結局、毎日毎日同じ事の繰り返しで、水曜日がきてしまった。


早いなぁー。単調だからかな?


はぁー。


一応毎日単語は、考えて送ったけど…。


あんな風なやりとりは、もうなかったし。


勇作が、帰ってきてごはん食べて11時には寝に行った。


何かわかんないけど緊張するわ。


「ムギ姫」にゃー


「緊張するわ」にゃー


「どうしようかな」にゃー


若い頃だったら、これ恋だとかって勘違いすんのかな。


とりあえず、ドラマ見ながらお茶飲もう。


体調を崩してから、お酒を飲めなくなった。飲めたら、楽しかったのに今では一口飲んだら動悸がする。勇作が出張行く時、家に一人でずっといれなかった。
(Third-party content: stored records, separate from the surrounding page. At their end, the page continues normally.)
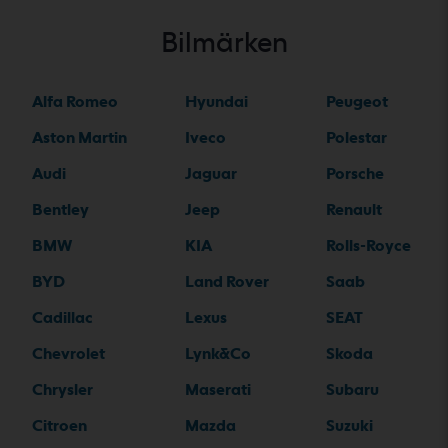
Bilmärken
Alfa Romeo
Hyundai
Peugeot
Aston Martin
Iveco
Polestar
Audi
Jaguar
Porsche
Bentley
Jeep
Renault
BMW
KIA
Rolls-Royce
BYD
Land Rover
Saab
Cadillac
Lexus
SEAT
Chevrolet
Lynk&Co
Skoda
Chrysler
Maserati
Subaru
Citroen
Mazda
Suzuki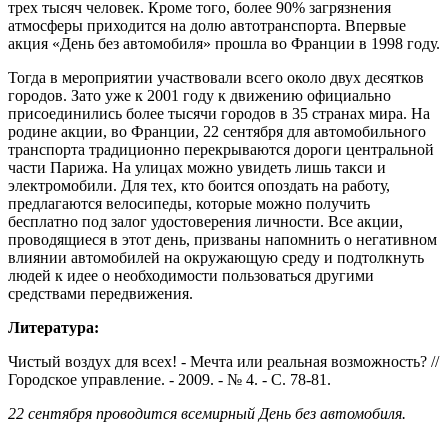
трех тысяч человек. Кроме того, более 90% загрязнения
атмосферы приходится на долю автотранспорта. Впервые
акция «День без автомобиля» прошла во Франции в 1998 году.
Тогда в мероприятии участвовали всего около двух десятков
городов. Зато уже к 2001 году к движению официально
присоединились более тысячи городов в 35 странах мира. На
родине акции, во Франции, 22 сентября для автомобильного
транспорта традиционно перекрываются дороги центральной
части Парижа. На улицах можно увидеть лишь такси и
электромобили. Для тех, кто боится опоздать на работу,
предлагаются велосипеды, которые можно получить
бесплатно под залог удостоверения личности. Все акции,
проводящиеся в этот день, призваны напомнить о негативном
влиянии автомобилей на окружающую среду и подтолкнуть
людей к идее о необходимости пользоваться другими
средствами передвижения.
Литература:
Чистый воздух для всех! - Мечта или реальная возможность? //
Городское управление. - 2009. - № 4. - С. 78-81.
22 сентября проводится всемирный День без автомобиля.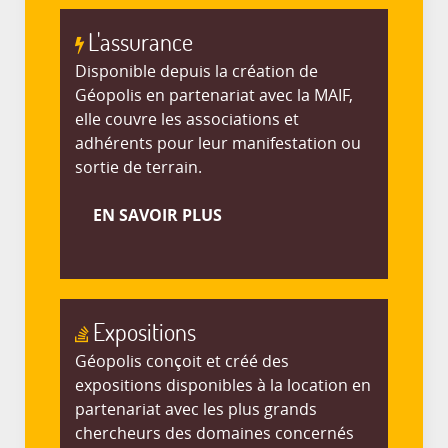
L'assurance
Disponible depuis la création de
Géopolis en partenariat avec la MAIF,
elle couvre les associations et
adhérents pour leur manifestation ou
sortie de terrain.
EN SAVOIR PLUS
Expositions
Géopolis conçoit et créé des
expositions disponibles à la location en
partenariat avec les plus grands
chercheurs des domaines concernés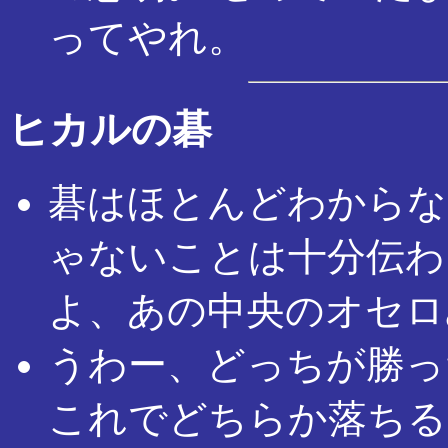
ってやれ。
ヒカルの碁
碁はほとんどわからな
ゃないことは十分伝わ
よ、あの中央のオセロ
うわー、どっちが勝っ
これでどちらか落ちる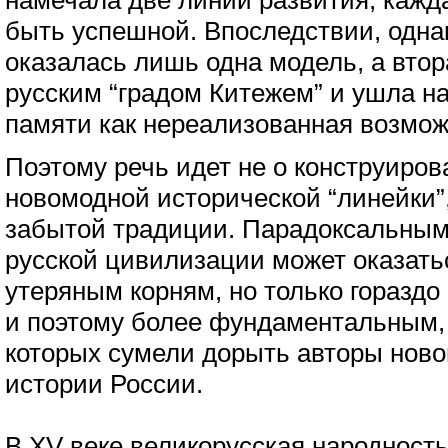
намечала две линии развития, кажд
быть успешной. Впоследствии, одна
оказалась лишь одна модель, а вто
русским “градом Китежем” и ушла н
памяти как нереализованная возмож
Поэтому речь идет не о конструиров
новомодной исторической “линейки”,
забытой традиции. Парадоксальным
русской цивилизации может оказать
утеряным корням, но только гораздо
и поэтому более фундаментальным, 
которых сумели дорыть авторы новог
истории России.
В XV веке великорусская народность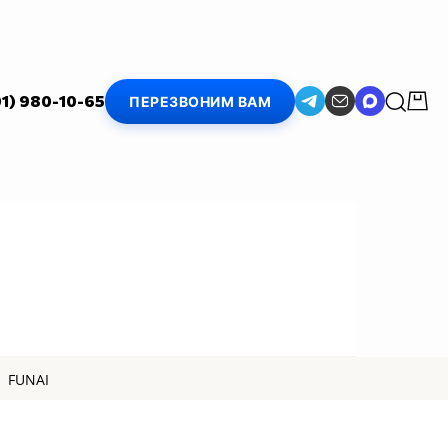
01) 980-10-65
ПЕРЕЗВОНИМ ВАМ
FUNAI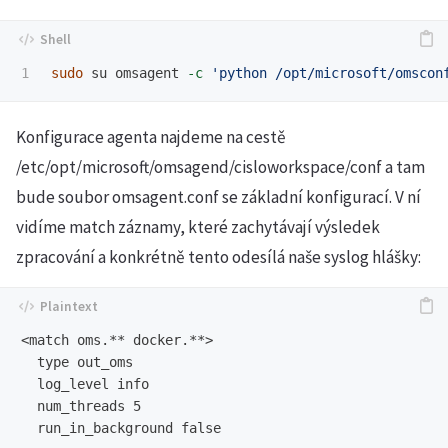
sudo 
su omsagent 
-c
'python /opt/microsoft/omscon
Konfigurace agenta najdeme na cestě
/etc/opt/microsoft/omsagend/cisloworkspace/conf a tam
bude soubor omsagent.conf se základní konfigurací. V ní
vidíme match záznamy, které zachytávají výsledek
zpracování a konkrétně tento odesílá naše syslog hlášky:
<match oms.** docker.**>

  type out_oms

  log_level info

  num_threads 5

  run_in_background false
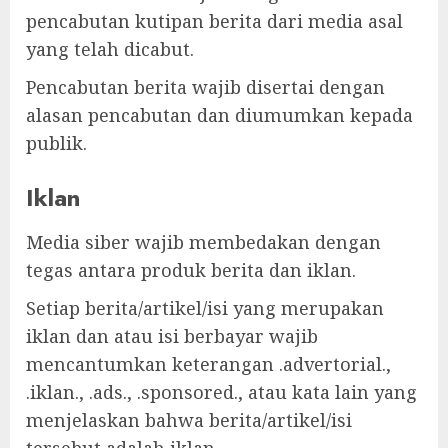
pencabutan kutipan berita dari media asal
yang telah dicabut.
Pencabutan berita wajib disertai dengan
alasan pencabutan dan diumumkan kepada
publik.
Iklan
Media siber wajib membedakan dengan
tegas antara produk berita dan iklan.
Setiap berita/artikel/isi yang merupakan
iklan dan atau isi berbayar wajib
mencantumkan keterangan .advertorial.,
.iklan., .ads., .sponsored., atau kata lain yang
menjelaskan bahwa berita/artikel/isi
36歳の時、そんな自分が嫌になって頑張っていたらいれるようになった。

でも、今でも時々軽く不安が襲ってきたりしてた。


巽くんに出会って、言葉を売るようになったら不思議となくなってた。


勇作に言えない言葉がありすぎるかな?


眠い。もう、一時だ。寝よかな?


そう思ったら、電話がなった、


♪タッタラター♪ たつみ


「もしもし。」


緊張してる私


「もしもし、ごめんごめん。遅くなったわ」


酔ってるけど、出来るの?


「次回でもいいよ」


「あっと、飲みすぎて頭ぐるぐる回ってんのバレてる感じ?」


何か普通の時と違ってチャラいな


「次回でもいいよ」


私は、もう一回言った。


「いや、歌詞とか関係なく、今日はあんたと話したかったから」


えっ?こんなん言われたら恋に落ちるパターンでしょ?胸がドキドキしたけど、


「何も考えない人と話したかったから」


そう言われてドキドキ消えた。


「おばさんと話したかったんだね。」


「あんたにおばさんって言ったけどさ。今は、もう、思ってないから」


「ありがとう。で、今日は歌詞やめますか?」


「うん。頭回らない、違う意味で回ってるけど」


「ハハ、何それ。上手いこというね」


「だろ?さっきさ、元カノも飲み会に来てビビったわ」


それが、本題か


「そっか。やり直したいって?」


「そう。俺、もう気持ちないって言ったら嘘だって。マジで無理だからって言ったんだよ。そしたらしつこくてさ。さっき、解放されて。電話する人いるって言ったら

、誰よ、新しい女でしょ?だってさ。マジでないわ」


よく、喋るな。でも、何か声はやっぱり歌手だからいい声してるな。


「週刊紙に売られますよ。」


私の一言に彼が笑った。


「アハハハ。あんたに売られるんだろ。それ!知人Aとかか?」


「それです。それ。知人Aの証言」


「売ってもいいよ。あんたになら売られても笑えるわ」


「いや、売らないですよ。外で喋ったらダメですよって事です。」 


「これから、あんたがいるから外とかに話さなくてもいいよ。」


「都合よくおばさんを使おうとしてません?夜中起きてるのも眠いのに」


「アハハハ。都合よく使わしてよ。あんたと飲めたら楽しいだろうな。」


「お酒飲めませんから」


「飲めないから、本音バンバン言うんだな。」


「そうかもですね。」


いつの間にか緊張はなくなっててむしろ楽しい。すごく楽しい。


「別に、敬語いいから。俺さ、あんたいいお母さんに慣れると思うよ」


「えっ?」


「突然変な事言ったけどさ、二人の子供をもつ事じゃなくても子供をもつ事は出来ると思うんだよ。俺、あんたと何回かしかやりとりしてないけど…。あんたと話すと楽しいし、不思議と胸がスッキリする。だから、あんたいいお母さんになれるんじゃないかって思って。」


「ありがとう。」


「うん。無理に進めたりしないから」

その時、ムギ姫がにゃーって鳴いた。


「なーんだ。ちゃんとお母さんしてるじゃん。」


その言葉に涙が流れた。


「そうかな。」


「うん。あんたその子のお母さんだろ?」


「ありがとう。」


「じゃあ、寝るわ。何かあんたと話したら眠たくなってきた。これからは、毎週水曜日起きといて。じゃあおやすみ」


「おやすみなさい」


そう言って電話が切れた。


毎週水曜日……木曜日の朝は地獄ですね。


何か途中から、ドキドキは、なくなってた。


不思議な感じ。


ただ、ただ、楽しかった。


たぶん、何も考えなくてよくて


住む場所も世界も違うからだと思う。


神様と話してるみたいな感覚。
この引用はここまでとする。